Sur le plan technique, ils dissimuleraient leurs traces en utilisant des VPN avec des serveurs localisés aux États-Unis. Ils espèrent rassembler 30-50K followers en 2-3 mois, 100-200K en 6 mois et un million en un an.

L’influence des influenceurs : le Good Old USA Project

Analyse politique

Le document (5) commence par une analyse de l’attitude des États-Unis vis-à-vis de la Russie. Les auteurs observent que si elle est hostile, des américains ont tendance à penser que le pays devrait se focaliser sur les issues domestiques plutôt que d’envoyer de l’argent à l’Ukraine. Cet envoi, soutenu par les démocrates, serait critiqué par les républicains. Ainsi, « Il faut sens pour la Russie de consacrer un effort maximal pour que le point de vue du parti Républicain (et surtout les opinions des soutiens de Trump) gagne l’opinion publique. »

La stratégie

L’objectif était d’augmenter le nombre d’américains qui croient que les États-unis ont fait trop pour soutenir l’Ukraine et que la guerre devrait être terminée aussi vite que possible, même au prix de concessions territoriales par l’Ukraine ; et de diminuer le taux de confiance envers Biden jusqu’à 29%.

Les cibles sont les habitant des « swing states » (les états pouvant pencher d’un côté ou de l’autre), les résidents d’états conservateurs, les citoyens d’origine hispanique, les américains juifs et les communautés de gamers.

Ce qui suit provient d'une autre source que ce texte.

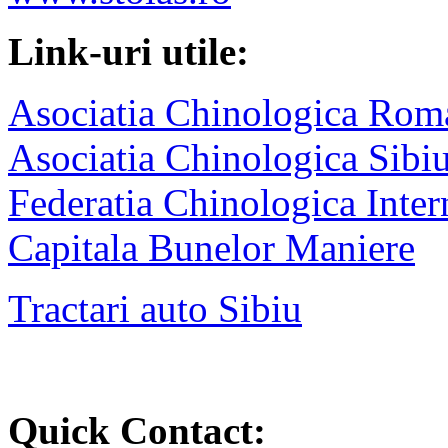
Link-uri utile:
Asociatia Chinologica Rom
Asociatia Chinologica Sibi
Federatia Chinologica Inter
Capitala Bunelor Maniere
Tractari auto Sibiu
Quick Contact:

Les canaux seront Facebook, Instagram, Youtube, X et Reddit pour éviter la censure.

La boite à outils

Ils présentent ensuite la « boite à outils » du projet. Elle consistait à

  • créer des chaines youtube de soutien à Trump avec du contenu viral (« Musique, humour, jolies filles, etc. »);
  • créer des groupes de supporter pro-Trump ;
  • créer des « groupes dormants », qui publient des news modérées pour attirer des voteurs indécis ;
  • diffuser des campagnes massives de commentaires et de memes sur X et Facebook ;
  • des campagnes de publicité ciblées sur Facebook et Instagram ;
  • de travailler avec les influenceurs (acteurs, politiciens, experts, représentants des médias, activistes, membres du clergé …) sous différents formats.

C’est ce dernier point qui est le plus intéressant et a été approfondi par la justice américaine dans l’affaire Tenet Media.